SVD Decomposition for the matrix: $$A=\begin{bmatrix} 3&-1&1\\3&0&2\\0&2&2\\-1&0&-2\end{bmatrix}$$
We want: $A=U\sum V^T$
We know that : $V=eigenvectors(A^T*A)$
$A^T*A =\begin{bmatrix} 19&-3&11\\-3&5&3\\11&3&13\end{bmatrix}$
then, considering the order: $\lambda_1 = 14+6\sqrt{5} > \lambda_2= 9 > \lambda_3 = 14-6\sqrt{5}$ $$V=\begin{bmatrix} \frac{5}{19}+\frac{9\sqrt{5}}{19}&-\frac{5}{7}&\frac{5}{19}-\frac{9\sqrt{5}}{19}&\\\frac{5\sqrt{5}}{19}-\frac{12}{19}&\frac{9}{7}&-\frac{5\sqrt{5}}{19}-\frac{12}{19}\\1&1&1\end{bmatrix}$$
Using the square root of the eigenvalues we have: $$\sum = \begin{bmatrix} 3+\sqrt{5}&0&0\\0&3&0\\0&0&3-\sqrt{5}\\0&0&0\end{bmatrix}$$
For the first three columns of $U$ we can use the ecuations: $u_1=\frac{1}{\sqrt{14+6\sqrt{5}}}*A*v1$
and the last column of $U$ is given by
$u_4=\frac{N(A^T)}{|N(A^T)|}$
Finally
$U=\begin{bmatrix} \frac{4(\frac{46}{19}+\frac{22\sqrt{5}}{{19})}}{3+\sqrt{5}}&-\frac{68}{21}&\frac{4(\frac{46}{19}-\frac{22\sqrt{5}}{{19})}}{3-\sqrt{5}}&\frac{8}{3}\\ \frac{4(\frac{53}{19}+\frac{27\sqrt{5}}{{19})}}{3+\sqrt{5}}&-\frac{4}{21}&\frac{4(\frac{53}{19}-\frac{27\sqrt{5}}{{19})}}{3-\sqrt{5}}&-\frac{8}{3}\\\frac{4(\frac{14}{19}+\frac{10\sqrt{5}}{{19})}}{3+\sqrt{5}}&-\frac{128}{21}&\frac{4(\frac{14}{19}-\frac{10\sqrt{5}}{{19})}}{3-\sqrt{5}}&\frac{4}{3}\\\frac{4(-\frac{43}{19}-\frac{9\sqrt{5}}{{19})}}{3+\sqrt{5}}&-\frac{12}{7}&\frac{4(-\frac{43}{19}+\frac{9\sqrt{5}}{{19})}}{3-\sqrt{5}}&0\end{bmatrix}$
My issue is that I belive that both $V$ and $U$ are not correct. I can´t tell in which part of the procces.
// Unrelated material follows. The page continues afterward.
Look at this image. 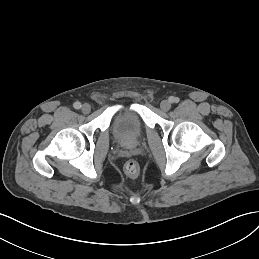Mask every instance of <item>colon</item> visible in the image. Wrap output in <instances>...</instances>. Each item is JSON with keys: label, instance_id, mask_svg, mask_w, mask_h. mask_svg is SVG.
Masks as SVG:
<instances>
[{"label": "colon", "instance_id": "5ec220e1", "mask_svg": "<svg viewBox=\"0 0 259 259\" xmlns=\"http://www.w3.org/2000/svg\"><path fill=\"white\" fill-rule=\"evenodd\" d=\"M125 173L131 178H137L140 174L139 164L135 160H129L124 166Z\"/></svg>", "mask_w": 259, "mask_h": 259}]
</instances>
Your $V$ isn't an orthogonal matrix. For instance, its last row, $(1,1,1)$, is clearly not a unit vector. You may normalise each column of $V$ to get the correct $V$.
After a correct $V$ is obtained, since $A=U\Sigma V^T$, the first three columns of $U$ are given by $$ AV\operatorname{diag}\left(\frac{1}{\sigma_1},\frac{1}{\sigma_2},\frac{1}{\sigma_3}\right). $$
The last column, can be obtained by normalising the spanning vector of $\ker(AA^T)$ and hence, as you said, it can also be obtained by normalising the spanning vector of $\ker(A^T)$.